TASK DETAILS
Copy all entries without alteration and skip the pictures they hold.

Page-level text extractions:
───

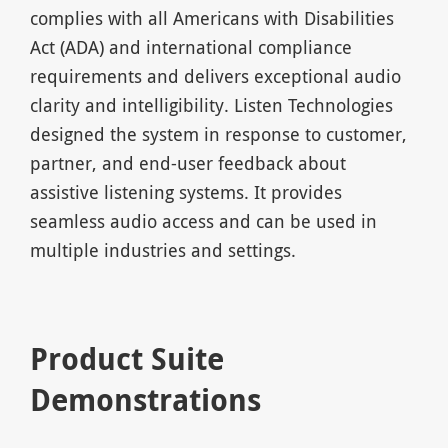
complies with all Americans with Disabilities
Act (ADA) and international compliance
requirements and delivers exceptional audio
clarity and intelligibility. Listen Technologies
designed the system in response to customer,
partner, and end-user feedback about
assistive listening systems. It provides
seamless audio access and can be used in
multiple industries and settings.
Product Suite
Demonstrations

───

SOLUTION FOR THIS PROBLEM
complies with all Americans with Disabilities
Act (ADA) and international compliance
requirements and delivers exceptional audio
clarity and intelligibility. Listen Technologies
designed the system in response to customer,
partner, and end-user feedback about
assistive listening systems. It provides
seamless audio access and can be used in
multiple industries and settings.
Product Suite
Demonstrations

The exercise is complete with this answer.